- **Exercise goal**: Once you reach the line containing "Find the location of a", copy it and every line after it exactly, through the end of the data below.

═════ Excerpted data

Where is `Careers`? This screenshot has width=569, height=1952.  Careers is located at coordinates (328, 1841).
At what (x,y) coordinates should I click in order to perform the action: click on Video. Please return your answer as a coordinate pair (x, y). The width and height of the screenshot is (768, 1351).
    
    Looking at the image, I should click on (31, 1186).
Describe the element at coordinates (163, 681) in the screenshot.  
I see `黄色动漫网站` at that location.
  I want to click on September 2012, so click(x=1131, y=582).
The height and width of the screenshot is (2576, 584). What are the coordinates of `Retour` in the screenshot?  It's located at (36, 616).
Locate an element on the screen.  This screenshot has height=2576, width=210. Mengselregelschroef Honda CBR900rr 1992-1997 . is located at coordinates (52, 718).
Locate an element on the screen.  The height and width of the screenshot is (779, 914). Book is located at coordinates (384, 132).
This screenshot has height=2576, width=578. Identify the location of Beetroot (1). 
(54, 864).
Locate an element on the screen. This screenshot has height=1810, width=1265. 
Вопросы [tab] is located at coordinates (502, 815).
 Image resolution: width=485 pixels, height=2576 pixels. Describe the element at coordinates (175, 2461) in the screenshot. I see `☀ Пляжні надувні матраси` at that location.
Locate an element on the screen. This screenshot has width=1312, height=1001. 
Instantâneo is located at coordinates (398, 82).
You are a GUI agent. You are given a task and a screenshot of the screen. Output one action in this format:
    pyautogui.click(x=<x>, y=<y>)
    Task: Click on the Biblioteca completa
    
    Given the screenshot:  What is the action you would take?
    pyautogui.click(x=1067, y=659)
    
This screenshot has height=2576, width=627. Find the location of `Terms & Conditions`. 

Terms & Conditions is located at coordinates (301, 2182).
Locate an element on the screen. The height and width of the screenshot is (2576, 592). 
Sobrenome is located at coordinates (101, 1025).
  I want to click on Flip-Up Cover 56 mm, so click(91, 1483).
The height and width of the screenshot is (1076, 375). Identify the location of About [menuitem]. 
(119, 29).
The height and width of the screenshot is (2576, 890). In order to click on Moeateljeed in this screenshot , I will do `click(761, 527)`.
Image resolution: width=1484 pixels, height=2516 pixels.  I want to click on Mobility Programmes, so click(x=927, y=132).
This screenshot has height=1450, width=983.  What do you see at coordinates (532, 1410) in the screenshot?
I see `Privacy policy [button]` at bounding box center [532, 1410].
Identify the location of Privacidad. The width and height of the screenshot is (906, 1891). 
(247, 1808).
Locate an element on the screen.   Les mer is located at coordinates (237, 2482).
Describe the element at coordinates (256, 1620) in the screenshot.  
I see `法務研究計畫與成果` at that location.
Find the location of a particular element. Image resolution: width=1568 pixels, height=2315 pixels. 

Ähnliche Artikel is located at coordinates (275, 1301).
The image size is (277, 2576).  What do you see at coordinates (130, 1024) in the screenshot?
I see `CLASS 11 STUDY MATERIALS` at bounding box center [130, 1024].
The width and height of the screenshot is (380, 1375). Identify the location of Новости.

══════════

- **Solution below**:
Find the location of a particular element. Image resolution: width=1568 pixels, height=2315 pixels. 

Ähnliche Artikel is located at coordinates (275, 1301).
The image size is (277, 2576).  What do you see at coordinates (130, 1024) in the screenshot?
I see `CLASS 11 STUDY MATERIALS` at bounding box center [130, 1024].
The width and height of the screenshot is (380, 1375). Identify the location of Новости.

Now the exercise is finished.